Israele è preda di una frenesia irrefrenabile
Se ci trovassimo a guardare un film, continua la cronista, un amico ci prenderebbe la mano e, “per farci uscire dal trance”, ci urlerebbe: “Basta, è morto”. Ma “Israele non riesce, e potrebbe non riuscirvi mai, a sapere quando è sufficiente, a sapere come arrivare da solo alla conclusione che è ora di fermarsi. Il fatto che sia determinato a continuare la guerra e persino a estenderla all’Iran dopo la morte di Sinwar, l’architetto del 7 ottobre, il nostro nemico perfetto, rafforza la sensazione che Israele non abbia la forza interiore necessaria per fermarsi. Non sa quando fermarsi. ‘Non ho ucciso abbastanza’, per parafrasare una canzone”.
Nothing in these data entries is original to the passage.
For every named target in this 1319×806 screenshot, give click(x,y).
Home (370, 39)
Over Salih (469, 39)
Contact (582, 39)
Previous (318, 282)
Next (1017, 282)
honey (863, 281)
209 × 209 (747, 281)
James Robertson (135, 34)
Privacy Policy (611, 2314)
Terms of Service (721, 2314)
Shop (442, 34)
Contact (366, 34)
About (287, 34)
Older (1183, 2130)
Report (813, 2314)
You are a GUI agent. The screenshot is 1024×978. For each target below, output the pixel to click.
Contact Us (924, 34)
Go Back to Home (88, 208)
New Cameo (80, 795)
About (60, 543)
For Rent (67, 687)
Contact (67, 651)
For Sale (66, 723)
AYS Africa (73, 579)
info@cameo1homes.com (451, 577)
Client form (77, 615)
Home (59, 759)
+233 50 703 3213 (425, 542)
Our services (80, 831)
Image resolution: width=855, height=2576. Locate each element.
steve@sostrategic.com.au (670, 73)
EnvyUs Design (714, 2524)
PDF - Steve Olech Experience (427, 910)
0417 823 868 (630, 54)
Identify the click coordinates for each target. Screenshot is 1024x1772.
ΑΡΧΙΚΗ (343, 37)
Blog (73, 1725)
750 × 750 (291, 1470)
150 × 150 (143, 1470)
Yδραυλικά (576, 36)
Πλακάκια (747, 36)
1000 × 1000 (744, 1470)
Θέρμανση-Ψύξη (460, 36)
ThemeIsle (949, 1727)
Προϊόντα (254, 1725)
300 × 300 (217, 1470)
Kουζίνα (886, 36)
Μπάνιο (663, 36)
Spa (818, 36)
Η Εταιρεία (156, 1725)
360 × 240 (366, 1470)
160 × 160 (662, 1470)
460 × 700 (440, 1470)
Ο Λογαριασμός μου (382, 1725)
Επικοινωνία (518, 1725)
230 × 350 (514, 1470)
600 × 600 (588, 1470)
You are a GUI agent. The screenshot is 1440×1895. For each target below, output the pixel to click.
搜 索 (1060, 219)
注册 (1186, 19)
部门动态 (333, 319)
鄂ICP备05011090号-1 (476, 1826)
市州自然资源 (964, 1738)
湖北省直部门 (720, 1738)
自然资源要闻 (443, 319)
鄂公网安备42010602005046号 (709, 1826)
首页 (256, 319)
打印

“Israele sta combattendo come se fosse in preda a una frenesia generata dall’ansia. Non c’è nessun numero di successi militari e di vittime che gli possa dare un senso di vittoria. Allo stesso tempo, sta mettendo in atto un meccanismo che crea costantemente ansia, alla maniera dello Yad Vashem Holocaust Remembrance Center. Questa è una combinazione pericolosa. Se Israele non viene fermato, si abbufferà fino alla morte di sangue palestinese”.
La durissima condanna dei rabbini, il grido disperato di B’Tselem
Fin qui la Landsmann (i titoletti sono nostri). Se Israele si salverà non sarà per le armi né per la sua implacabile determinazione che tanti lutti stanno arrecando, ma per persone come la Landsmann. Non è l’unica, tanto ebraismo, in Israele e altrove, rigetta gli orrori di Gaza e della Cisgiordania.
Due soli esempi, ma se ne potrebbero fare molti di più. Così il Consiglio Rabbinico di Jewish Voice for Peace: “Come rabbini abbiamo assunto la sacra responsabilità di proteggere la nostra antica tradizione, di sostenere la nostra comunità e di offrire una guida morale in mezzo alla crisi. Ci troviamo in un momento storico orribile. Molti di noi hanno genitori, nonni e bisnonni sopravvissuti o morti nelle marce della morte naziste e siamo tutti cresciuti all’ombra dell’Olocausto nazista. Lo stato di Israele sta attualmente perpetrando un Olocausto, il deliberato massacro di massa del popolo palestinese, con armi fornite dagli Stati Uniti”.
“Le foto e i video che arrivano da Gaza Nord riecheggiano in maniera terrificante immagini fin troppo familiari di ghetti europei e campi di concentramento nazisti della seconda guerra mondiale. I campi [di sterminio] nazisti erano nascosti al mondo invece, come scrive Susan Albuhawa, ‘Israele sta commettendo l’Olocausto del nostro tempo e lo sta facendo sotto gli occhi di un mondo apparentemente indifferente’. Oggi siamo al fianco dei nostri antenati, solidali con i nostri fratelli palestinesi e chiediamo un immediato embargo delle armi e la fine del genocidio: non agiremo con indifferenza verso la sofferenza palestinese”.
“Non c’è tempo da perdere e non c’è spazio per l’ambiguità. Dobbiamo chiamare le azioni del governo israeliano con il loro vero nome: genocidio”.
Così, invece, B’Tselem, in un report dal titolo Il mondo deve fermare la pulizia etnica del nord di Gaza: “La portata dei crimini che Israele sta attualmente commettendo nella Striscia di Gaza settentrionale nella sua campagna per svuotarla di tutti i residenti rimasti è impossibile da descrivere, non solo perché centinaia di migliaia di persone soffrono la fame, le malattie, non hanno accesso alle cure mediche e soffrono sotto bombardamenti incessanti e i colpi di armi da fuoco che sfidano ogni comprensione, ma perché Israele li ha tagliati fuori dal resto del mondo”.
“Da quando è iniziata l’attuale operazione di Israele nella Striscia di Gaza settentrionale il 5 ottobre, la zona è in uno status di assedio quasi totale, martellata senza sosta dai militari. Salvo casi eccezionali, Israele non consente l’ingresso di aiuti umanitari o di squadre di emergenza, approfittando del fatto che l’attenzione globale è stata deviata per cambiare in maniera irreversibile la realtà sul territorio”.